On Mon, Mar 4, 2024 at 10:44 PM Yafang Shao <laoar.shao@gmail.com> wrote:
>
> Add three new kfuncs for the bits iterator:
> - bpf_iter_bits_new
>   Initialize a new bits iterator for a given memory area. Due to the
>   limitation of bpf memalloc, the max number of bits that can be iterated
>   over is limited to (4096 * 8).
> - bpf_iter_bits_next
>   Get the next bit in a bpf_iter_bits
> - bpf_iter_bits_destroy
>   Destroy a bpf_iter_bits
>
> The bits iterator facilitates the iteration of the bits of a memory area,
> such as cpumask. It can be used in any context and on any address.
>
> Signed-off-by: Yafang Shao <laoar.shao@gmail.com>
> ---
>  kernel/bpf/helpers.c | 117 +++++++++++++++++++++++++++++++++++++++++++
>  1 file changed, 117 insertions(+)
>
> diff --git a/kernel/bpf/helpers.c b/kernel/bpf/helpers.c
> index a89587859571..a769561b65ae 100644
> --- a/kernel/bpf/helpers.c
> +++ b/kernel/bpf/helpers.c
> @@ -2545,6 +2545,120 @@ __bpf_kfunc void bpf_throw(u64 cookie)
>         WARN(1, "A call to BPF exception callback should never return\n");
>  }
>
> +struct bpf_iter_bits {
> +       __u64 __opaque[2];
> +} __aligned(8);
> +
> +struct bpf_iter_bits_kern {
> +       union {
> +               unsigned long *bits;
> +               unsigned long bits_copy;
> +       };
> +       u32 nr_bits;
> +       int bit;
> +} __aligned(8);
> +
> +/**
> + * bpf_iter_bits_new() - Initialize a new bits iterator for a given memory area
> + * @it: The new bpf_iter_bits to be created
> + * @unsafe_ptr__ign: A ponter pointing to a memory area to be iterated over
> + * @nr_bits: The number of bits to be iterated over.
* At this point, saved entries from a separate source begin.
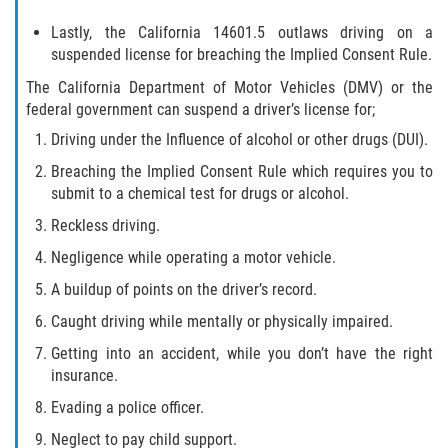
Lastly, the California 14601.5 outlaws driving on a
Descarga Negligente de un Arma de
Fuego
suspended license for breaching the Implied Consent Rule.
The California Department of Motor Vehicles (DMV) or the
Portar un Arma de Fuego Cargada
federal government can suspend a driver’s license for;
Driving under the Influence of alcohol or other drugs (DUI).
Portar un Arma de Fuego Oculta
Breaching the Implied Consent Rule which requires you to
submit to a chemical test for drugs or alcohol.
Delitos de Conducción
Reckless driving.
Chocar y Huir
Negligence while operating a motor vehicle.
A buildup of points on the driver’s record.
Conducir con una Licencia
Suspendida
Caught driving while mentally or physically impaired.
Getting into an accident, while you don’t have the right
Evadir a un Oficial de Policía
insurance.
Homicidio Vehicular
Evading a police officer.
Neglect to pay child support.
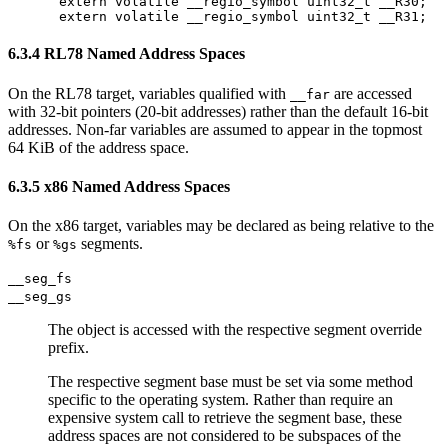
extern volatile __regio_symbol uint32_t __R30;

6.3.4 RL78 Named Address Spaces
On the RL78 target, variables qualified with
are accessed
__far
with 32-bit pointers (20-bit addresses) rather than the default 16-bit
addresses. Non-far variables are assumed to appear in the topmost
64 KiB of the address space.
6.3.5 x86 Named Address Spaces
On the x86 target, variables may be declared as being relative to the
or
segments.
%fs
%gs
__seg_fs
__seg_gs
The object is accessed with the respective segment override
prefix.
The respective segment base must be set via some method
specific to the operating system. Rather than require an
expensive system call to retrieve the segment base, these
address spaces are not considered to be subspaces of the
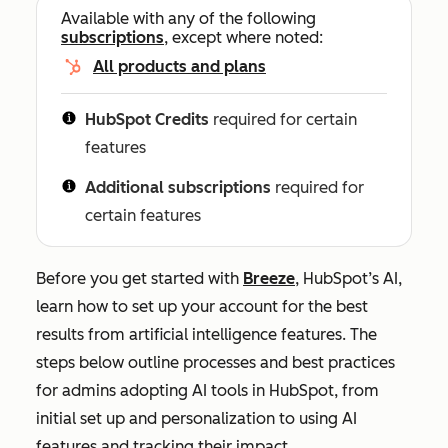
Available with any of the following
subscriptions
, except where noted:
All products and plans
HubSpot Credits
required for certain
features
Additional subscriptions
required for
certain features
Before you get started with
Breeze
, HubSpot’s AI,
learn how to set up your account for the best
results from artificial intelligence features. The
steps below outline processes and best practices
for admins adopting AI tools in HubSpot, from
initial set up and personalization to using AI
features and tracking their impact.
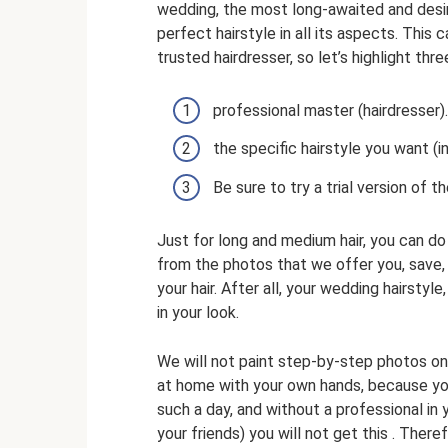
wedding, the most long-awaited and desir
perfect hairstyle in all its aspects. Thi
trusted hairdresser, so let’s highlight thr
professional master (hairdresser).
the specific hairstyle you want (i
Be sure to try a trial version of th
Just for long and medium hair, you can do
from the photos that we offer you, save,
your hair. After all, your wedding hairstyl
in your look.
We will not paint step-by-step photos on
at home with your own hands, because you
such a day, and without a professional in y
your friends) you will not get this . Ther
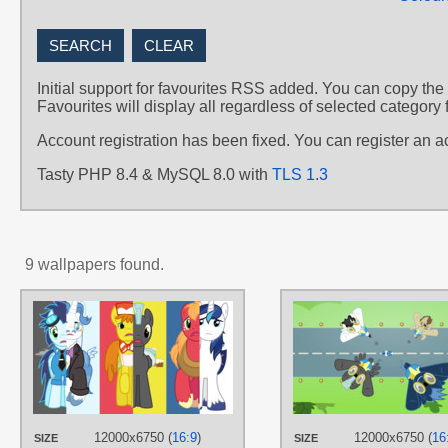
Initial support for favourites RSS added. You can copy the
Favourites will display all regardless of selected category 
Account registration has been fixed. You can register an 
Tasty PHP 8.4 & MySQL 8.0 with
TLS 1.3
9 wallpapers found.
AUTHORS
ChainChomp2
,
Hawk9mm
,
RainbowDerp98
,
The-Smiling-Pony
,
ZuTheSkunk
TAGS
Big Macintosh
,
Fancypants
,
Mr.
Cake
,
No text
,
Shining Armor
,
12000x6750 (
16:9
)
12000x6750 (
16
SIZE
SIZE
Soarin
,
The Wonderbolts
,
Thunder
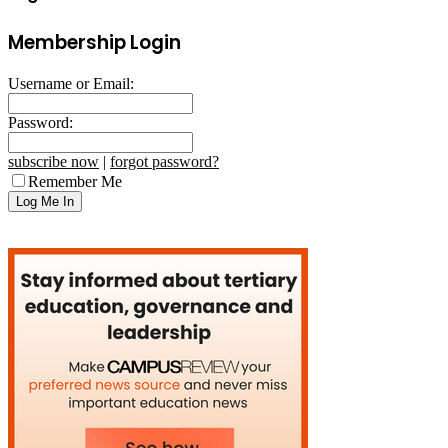
Membership Login
Username or Email:
Password:
subscribe now
|
forgot password?
Remember Me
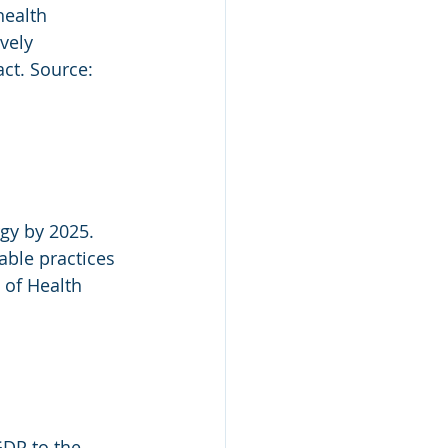
health 
vely 
ct. Source: 
gy by 2025. 
able practices 
 of Health 
GDP to the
Due to the limitation of
> + * memalloc, it can't greater than (4096 * 8).
> + *
> + * This function initializes a new bpf_iter_bits structure for iterating over
> + * a memory area which is specified by the @unsafe_ptr__ign and @nr_bits. It
> + * copy the data of the memory area to the newly created bpf_iter_bits @it for
> + * subsequent iteration operations.
> + *
> + * On success, 0 is returned. On failure, ERR is returned.
> + */
> +__bpf_kfunc int
> +bpf_iter_bits_new(struct bpf_iter_bits *it, const void *unsafe_ptr__ign, u32 nr_bits)
> +{
> +       struct bpf_iter_bits_kern *kit = (void *)it;
> +       u32 size = BITS_TO_BYTES(nr_bits);
> +       int err;
> +
> +       BUILD_BUG_ON(sizeof(struct bpf_iter_bits_kern) != sizeof(struct bpf_iter_bits));
> +       BUILD_BUG_ON(__alignof__(struct bpf_iter_bits_kern) !=
> +                    __alignof__(struct bpf_iter_bits));
> +
> +       if (!unsafe_ptr__ign || !nr_bits) {
> +               kit->bits = NULL;
> +               return -EINVAL;
> +       }
> +
> +       kit->nr_bits = 0;
> +       /* Optimization for u64/u32 mask */
> +       if (nr_bits <= 64) {
> +               err = bpf_probe_read_kernel_common(&kit->bits_copy, size, unsafe_ptr__ign);

it probably would be better to zero-initialize kit->bits_copy?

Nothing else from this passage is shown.